Huma Bhabha

Biography of Huma Bhabha

A truly unique artist, Huma Bhabha draws from comic books, science fiction movies and African masks to bewitch her viewers with eerie, compelling melds of animal and human figures, both through the mediums of print and sculpture. Working with materials ranging from Styrofoam to wood to clay, Huma Bhabha reworks the familiarity of everyday objects into creepy inventions, making her a stand-out artist since the 1990s.

 

Born in Karachi Pakistan in 1962, Huma Bhabha emigrated to the USA in the 1980s, where she would make a name for herself, and where she remains today. With Huma Bhabha’s mother being an artist herself, and her father equally having a keen interest in art, the Bhabha household was filled with art books.

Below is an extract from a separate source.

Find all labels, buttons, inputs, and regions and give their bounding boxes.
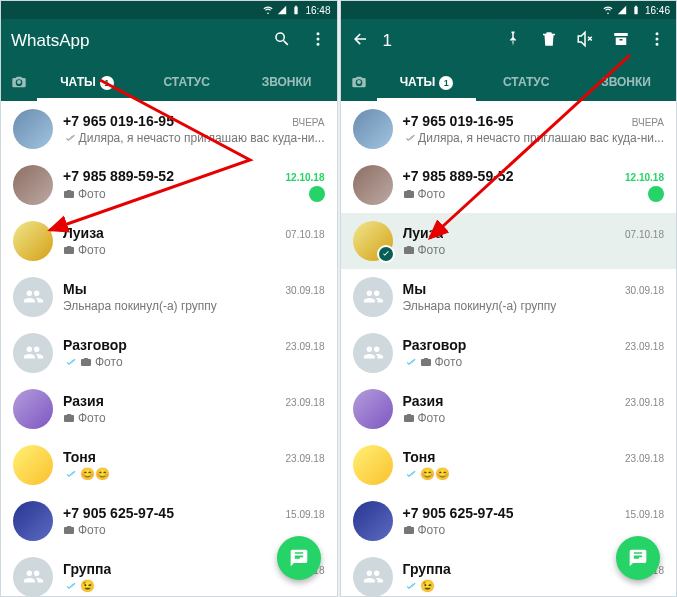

Both parents actively encouraged their daughter to draw, to paint, and to pursue an artistic career. In 1981 Huma Bhabha left Pakistan to study print making at the Rhode Island School of Design and would later complete a Master of Fine Art at Columbia University. Whilst the artist has since this time lived in New York State, she has maintained strong ties to her native Pakistan and returns there annually to visit.

 

While at Columbia Huma Bhabha began working as an assistant to the prolific neo-geometric conceptual artist Meyer Vaisman, claiming herself that this was far more valuable than any art education. Working with him, she got to observe how a professional artist worked, attend gallery openings, and mingle with New York’s vibrant art scene. It was around this time too that Huma Bhabha obtained her own studio near Canal Street. In this studio, she began to experiment with sculpture more explicitly—using plastics, foam, rubber, spray paint, even feathers… The artist explains that all of this was pure trial and error, but that by 1992 she was certain that this was where she wanted to take her artistic career.

 

In 2007, Huma Bhabha’s interest in photography and print making picked up again. After a trip to Pakistan where she had taken a large number of photographs, she took them to back to her studio and began to experiment with enlarging them and drawing over them. It was at this time as well that she started exploring in particular the infinite possibilities of the medium of photogravure, which she still employs today.

 

Huma Bhabha’s work has been exhibited in some of the world’s most renowned institutions, such as the National Gallery and the Royal Academy of Arts in London, UK, the MoMA and MoMA PS1 in New York, USA, and the State Hermitage Museum in St. Petersburg, Russia. In 2015, she participated in the 56th Venice Biennale. She has just recently been commissioned to create a site-specific installation for the Metropolitan Museum of Art Roof Garden, which will be on show from April 2018.